I have heard claims that diesels do worse than "real world" driving/seem underrated on the EPA test vs. gasoline powered cars. If so, I really do wish the EPA tests were fixed to get rid of that. The EPA tests don't measure actual fuel consumption either, but rather derive it from tailpipe emissions.

In http://www.edmunds.com/fuel-economy/fuel-sipper-smackdown-2.html, a 29 city/40 highway/33 mpg combined VW Jetta TDI was compared w/a 2010 Prius (51 city/48 highway/50 combined) amongst other cars.

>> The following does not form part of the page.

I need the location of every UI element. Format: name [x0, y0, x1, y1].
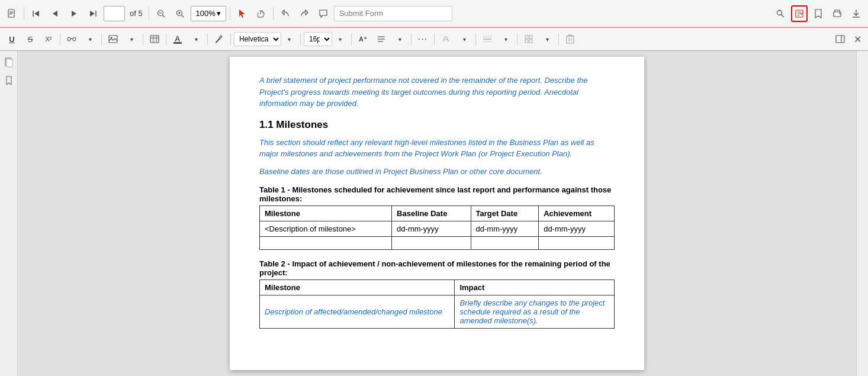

In every single test, the Prius handily beat it.

EPA numbers at http://www.fueleconomy.gov/feg/Find.do?action=sbs&id=25262&id=26425.

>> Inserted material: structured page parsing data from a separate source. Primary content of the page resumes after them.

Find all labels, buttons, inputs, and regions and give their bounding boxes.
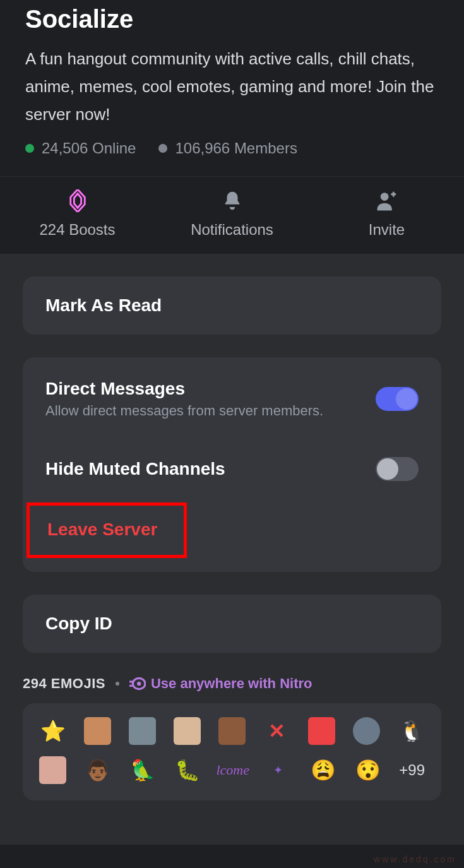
nitro-link[interactable]: Use anywhere with Nitro	[129, 675, 312, 692]
svg-point-0	[380, 193, 388, 201]
online-stat: 24,506 Online	[25, 140, 136, 157]
settings-card: Direct Messages Allow direct messages fr…	[23, 357, 441, 572]
members-count: 106,966 Members	[175, 140, 297, 157]
emoji-row-1: ⭐ ✕ 🐧	[39, 717, 425, 745]
action-bar: 224 Boosts Notifications Invite	[0, 176, 464, 254]
emoji-penguin[interactable]: 🐧	[398, 717, 425, 745]
hide-muted-row[interactable]: Hide Muted Channels	[23, 441, 441, 502]
emoji-row-2: 👨🏾 🦜 🐛 lcome ✦ 😩 😯 +99	[39, 756, 425, 784]
emoji-face1[interactable]	[174, 717, 201, 745]
boosts-button[interactable]: 224 Boosts	[0, 189, 155, 239]
toggle-knob	[377, 458, 398, 480]
emoji-header: 294 EMOJIS Use anywhere with Nitro	[23, 675, 441, 692]
nitro-label: Use anywhere with Nitro	[151, 675, 312, 692]
leave-server-highlight: Leave Server	[27, 502, 187, 558]
emoji-count: 294 EMOJIS	[23, 675, 105, 692]
server-stats: 24,506 Online 106,966 Members	[25, 140, 439, 157]
svg-point-2	[137, 682, 141, 686]
direct-messages-row[interactable]: Direct Messages Allow direct messages fr…	[23, 357, 441, 441]
dm-toggle[interactable]	[376, 387, 419, 411]
emoji-slug[interactable]: 🐛	[174, 756, 201, 784]
nitro-icon	[129, 677, 146, 691]
dm-title: Direct Messages	[45, 379, 376, 399]
copy-id-button[interactable]: Copy ID	[23, 595, 441, 653]
mark-read-label: Mark As Read	[45, 295, 162, 316]
hide-muted-toggle[interactable]	[376, 457, 419, 481]
emoji-star[interactable]: ⭐	[39, 717, 66, 745]
members-stat: 106,966 Members	[158, 140, 297, 157]
emoji-sparkle[interactable]: ✦	[265, 756, 292, 784]
leave-server-row[interactable]: Leave Server	[23, 502, 441, 572]
boosts-label: 224 Boosts	[39, 221, 115, 239]
notifications-button[interactable]: Notifications	[155, 189, 309, 239]
emoji-cat[interactable]	[84, 717, 111, 745]
copy-id-label: Copy ID	[45, 614, 112, 634]
emoji-grid: ⭐ ✕ 🐧 👨🏾 🦜 🐛 lcome ✦ 😩 😯 +99	[23, 703, 441, 800]
boost-icon	[66, 189, 89, 212]
content-area: Mark As Read Direct Messages Allow direc…	[0, 254, 464, 845]
invite-button[interactable]: Invite	[309, 189, 464, 239]
emoji-face2[interactable]	[218, 717, 246, 745]
server-header: Socialize A fun hangout community with a…	[0, 0, 464, 176]
emoji-more-count[interactable]: +99	[399, 761, 425, 779]
invite-icon	[376, 189, 398, 212]
online-dot-icon	[25, 144, 34, 153]
toggle-knob	[396, 388, 417, 410]
dm-subtitle: Allow direct messages from server member…	[45, 403, 376, 419]
emoji-red[interactable]	[308, 717, 335, 745]
emoji-welcome[interactable]: lcome	[219, 756, 247, 784]
emoji-round[interactable]	[353, 717, 380, 745]
emoji-thinking[interactable]: 😯	[354, 756, 381, 784]
emoji-weary[interactable]: 😩	[309, 756, 336, 784]
server-name: Socialize	[25, 5, 439, 33]
members-dot-icon	[158, 144, 167, 153]
watermark: www.dedq.com	[374, 854, 456, 864]
copy-id-card: Copy ID	[23, 595, 441, 653]
hide-muted-title: Hide Muted Channels	[45, 459, 376, 479]
notifications-label: Notifications	[191, 221, 273, 239]
emoji-face3[interactable]	[39, 756, 66, 784]
leave-server-label: Leave Server	[47, 520, 157, 539]
invite-label: Invite	[369, 221, 405, 239]
separator-dot-icon	[116, 682, 119, 686]
emoji-x[interactable]: ✕	[263, 717, 290, 745]
mark-read-card: Mark As Read	[23, 276, 441, 335]
server-description: A fun hangout community with active call…	[25, 45, 439, 128]
mark-read-button[interactable]: Mark As Read	[23, 276, 441, 335]
emoji-man[interactable]: 👨🏾	[84, 756, 111, 784]
emoji-bird[interactable]: 🦜	[129, 756, 156, 784]
bell-icon	[221, 189, 244, 212]
online-count: 24,506 Online	[42, 140, 136, 157]
emoji-fish[interactable]	[129, 717, 156, 745]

None of the TDI cars at http://www.consumerreports.org/cro/2012/02/the-most-fuel-efficient-cars/index.htm?loginMethod=auto beat the Prius in overall, city, nor highway mpg in their tests (highway being at 65 mph). 

http://www.fueleconomy.gov/feg/Find.do?action=sbs&id=31578&id=31585&id=31575&id=31593 are the EPA numbers for the '12 models of the TDIs I saw there.


----------



## Jim Frye (Mar 16, 2011)

And yet another article:

Five Things We Dislike About The 2014 Chevrolet Cruze Diesel | GM Authority


----------



## Aussie (Sep 16, 2012)

By what I have read on this thread only 5% of people will buy the diesel, so it doesn't matter what is written at least 5% of Cruze drivers will have a knowing smile on their face because it is about enjoying your ride and still not going broke to drive it. You really have to live with one for a while and most people will get hooked on their ride.


----------



## Jim Frye (Mar 16, 2011)

A little more information from GM Authority.

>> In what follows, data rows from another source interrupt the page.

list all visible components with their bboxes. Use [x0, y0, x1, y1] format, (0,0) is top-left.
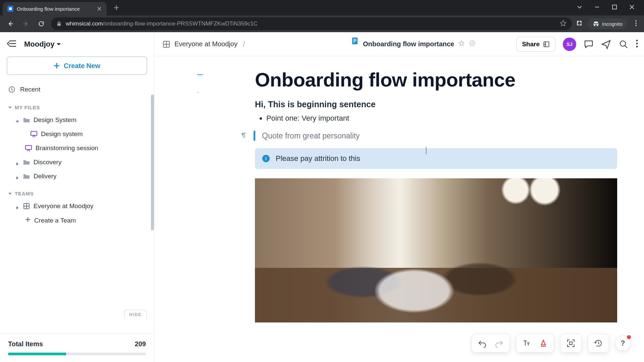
doc-subheading[interactable]: Hi, This is beginning sentence: [255, 100, 617, 109]
history-button[interactable]: [593, 338, 604, 349]
sidebar: Moodjoy Create New Recent MY FILES Desig…: [0, 32, 154, 362]
create-team-button[interactable]: Create a Team: [0, 213, 154, 228]
caret-right-icon: [15, 160, 19, 164]
doc-favicon-icon: [7, 6, 13, 12]
undo-button[interactable]: [477, 338, 488, 349]
hide-sidebar-button[interactable]: HIDE: [124, 310, 147, 319]
tree-discovery-folder[interactable]: Discovery: [0, 155, 154, 169]
new-tab-button[interactable]: [111, 3, 121, 13]
doc-bullet-1[interactable]: Point one: Very important: [266, 114, 617, 123]
usage-progress-bar: [8, 353, 146, 355]
comments-button[interactable]: [584, 39, 594, 49]
tab-strip: Onboarding flow importance: [0, 0, 644, 15]
team-icon: [162, 40, 170, 48]
callout-text[interactable]: Please pay attrition to this: [276, 154, 360, 163]
tree-label: Design system: [41, 130, 83, 138]
share-button[interactable]: Share: [516, 37, 555, 52]
callout-block[interactable]: i Please pay attrition to this: [255, 148, 617, 169]
svg-rect-20: [570, 342, 572, 345]
workspace-switcher[interactable]: Moodjoy: [24, 40, 61, 49]
tree-label: Everyone at Moodjoy: [34, 202, 94, 210]
breadcrumb-doc[interactable]: Onboarding flow importance: [363, 40, 454, 48]
window-close-button[interactable]: [628, 3, 636, 12]
plus-icon: [54, 63, 60, 69]
share-label: Share: [522, 41, 540, 48]
breadcrumb-team[interactable]: Everyone at Moodjoy: [174, 40, 237, 48]
caret-down-icon: [8, 192, 12, 196]
paragraph-icon[interactable]: [240, 132, 247, 140]
folder-icon: [23, 173, 30, 180]
tree-delivery-folder[interactable]: Delivery: [0, 169, 154, 183]
tree-label: Discovery: [34, 159, 61, 166]
window-minimize-button[interactable]: [593, 3, 601, 12]
favorite-button[interactable]: [458, 40, 465, 48]
svg-rect-1: [612, 5, 616, 9]
user-avatar[interactable]: SJ: [563, 38, 576, 51]
bookmark-star-button[interactable]: [560, 20, 567, 28]
create-new-button[interactable]: Create New: [7, 56, 147, 75]
tab-close-button[interactable]: [97, 6, 102, 11]
text-color-button[interactable]: [538, 338, 549, 349]
incognito-badge[interactable]: Incognito: [588, 18, 627, 29]
embedded-image[interactable]: [255, 178, 617, 322]
sidebar-scrollbar[interactable]: [151, 95, 154, 328]
svg-point-3: [635, 22, 637, 24]
app-menu-button[interactable]: [636, 39, 638, 49]
help-button[interactable]: ?: [615, 336, 631, 351]
total-items-count: 209: [135, 340, 146, 348]
tree-brainstorming-board[interactable]: Brainstomring session: [0, 141, 154, 155]
create-team-label: Create a Team: [34, 217, 76, 224]
topbar: Everyone at Moodjoy / Onboarding flow im…: [154, 32, 644, 56]
document-body[interactable]: Onboarding flow importance Hi, This is b…: [255, 56, 617, 349]
tree-design-system-board[interactable]: Design system: [0, 127, 154, 141]
section-my-files-label: MY FILES: [15, 105, 40, 110]
clock-icon: [8, 86, 15, 93]
main-panel: Everyone at Moodjoy / Onboarding flow im…: [154, 32, 644, 362]
presentation-icon: [25, 144, 32, 152]
floating-toolbar: ?: [472, 334, 631, 353]
nav-reload-button[interactable]: [36, 18, 47, 29]
window-controls: [576, 3, 641, 12]
send-button[interactable]: [601, 39, 611, 49]
quote-bar: [254, 131, 255, 141]
tree-design-system-folder[interactable]: Design System: [0, 113, 154, 127]
folder-icon: [23, 116, 30, 124]
focus-mode-button[interactable]: [565, 338, 577, 349]
section-my-files[interactable]: MY FILES: [0, 97, 154, 113]
tree-team-everyone[interactable]: Everyone at Moodjoy: [0, 199, 154, 213]
svg-rect-0: [9, 7, 12, 10]
caret-down-icon: [8, 106, 12, 110]
plus-icon: [25, 217, 31, 224]
tab-dropdown-icon[interactable]: [576, 3, 584, 12]
outline-marker[interactable]: –: [197, 68, 203, 80]
text-style-button[interactable]: [521, 338, 532, 349]
document-scroll-area[interactable]: – - Onboarding flow importance Hi, This …: [154, 56, 644, 362]
nav-forward-button[interactable]: [20, 18, 32, 29]
browser-menu-button[interactable]: [633, 20, 639, 28]
team-icon: [23, 202, 30, 210]
doc-quote[interactable]: Quote from great personality: [262, 131, 360, 140]
breadcrumb-separator: /: [241, 40, 246, 49]
sidebar-collapse-button[interactable]: [7, 40, 17, 49]
workspace-name: Moodjoy: [24, 40, 54, 49]
svg-point-19: [636, 46, 638, 47]
svg-point-18: [636, 43, 638, 44]
doc-title[interactable]: Onboarding flow importance: [255, 68, 617, 91]
svg-rect-13: [353, 42, 356, 42]
extensions-button[interactable]: [576, 20, 583, 28]
svg-rect-6: [31, 131, 37, 135]
redo-button[interactable]: [493, 338, 505, 349]
sync-status-icon: [469, 40, 476, 48]
window-maximize-button[interactable]: [610, 3, 619, 12]
outline-marker[interactable]: -: [197, 89, 203, 95]
folder-icon: [23, 159, 30, 166]
svg-point-14: [470, 41, 475, 46]
incognito-label: Incognito: [602, 21, 623, 27]
sidebar-recent[interactable]: Recent: [0, 82, 154, 97]
tab-title: Onboarding flow importance: [17, 6, 93, 12]
recent-label: Recent: [20, 86, 40, 93]
nav-back-button[interactable]: [5, 18, 16, 29]
search-button[interactable]: [619, 39, 629, 49]
section-teams[interactable]: TEAMS: [0, 183, 154, 199]
browser-tab[interactable]: Onboarding flow importance: [3, 2, 107, 15]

GM’s 2.0-Liter Turbo-Diesel To Run Cleaner In U.S. Than In Europe | GM Authority


----------



## gulfcoastguy (Feb 21, 2013)

cwerdna said:


> We don't know its city nor combined mileage.
> 
> This diesel Cruze MSRP is more than a Prius (liftback) Two. Diesel costs more than regular unleaded most of the year. Right now, per http://www.fuelgaugereport.com/, regular unleaded is averaging $3.567 while diesel's at $4.019.
> 
> ...


My 2013 Volkswagen TDI Sportswagen 6 speed manual transmission has gotten between 39.5 and 44 mpg on every tank so far. I have every receit and hand calculated the mileage. The 2 out of 9 tanks that got less than 42 were exclusively city driving with short trips. By the MFG guage I've gotten as high as 51 on the highway but I've yet done a trip long enough not to include some city driving. The epa rating on my car was 42 highway 26 city or a combined 34. May I suggest checking fuelly.com for real life mpg records?


----------



## 98sonoma (Nov 30, 2010)

gulfcoastguy said:


> My 2013 Volkswagen TDI Sportswagen 6 speed manual transmission has gotten between 39.5 and 44 mpg on every tank so far. I have every receit and hand calculated the mileage. The 2 out of 9 tanks that got less than 42 were exclusively city driving with short trips. By the MFG guage I've gotten as high as 51 on the highway but I've yet done a trip long enough not to include some city driving. The epa rating on my car was 42 highway 26 city or a combined 34. May I suggest checking fuelly.com for real life mpg records?



Agreed. My 2006 Jetta was a blast to drive (lots of torque) and I still was able to pull 40-45mpg COMBINED every tank. I drove the crap out of that car too. I'm sure the driving experience is better in a diesel than a Prius, but I still don't think it will beat a Prius in these tests cwerdna is talking about.


----------



## gulfcoastguy (Feb 21, 2013)

98sonoma said:


> Agreed. My 2006 Jetta was a blast to drive (lots of torque) and I still was able to pull 40-45mpg COMBINED every tank. I drove the crap out of that car too. I'm sure the driving experience is better in a diesel than a Prius, but I still don't think it will beat a Prius in these tests cwerdna is talking about.


Perhaps it won't beat the Prius in absolute fuel cost per mile though the Prius isn't going to get the epa mpg at real highway speeds using 10% ethanol(soon to go to 15%). There is also the safety ratings(see small offset crash test on youtube), acceleration, ride, expected lifespan, and insurance costs to consider. If I did exclusively congested city driving I might consider the regular Prius but not the C or the V.

I am interested in how the Cruze diesel is going to do. There are only 2 VW dealerships in my state. If you have a diesel you want to be within easy driving distance of a dealership for maintenance. Besides if there are enough diesels maybe the government will stop trying to stick it to diesel twice as hard as for gas in fuel taxes and who can use HOV lanes.


----------



## 98sonoma (Nov 30, 2010)

I'm open to another diesel, and hoping the Cruze lives up to what Chevrolet has promised. They haven't even released EPA figures yet, but I hear they are a tad better than the current Jetta...only time will tell. 

I also wish the government would back diesel consumer vehicles more, instead of just hybrids.


----------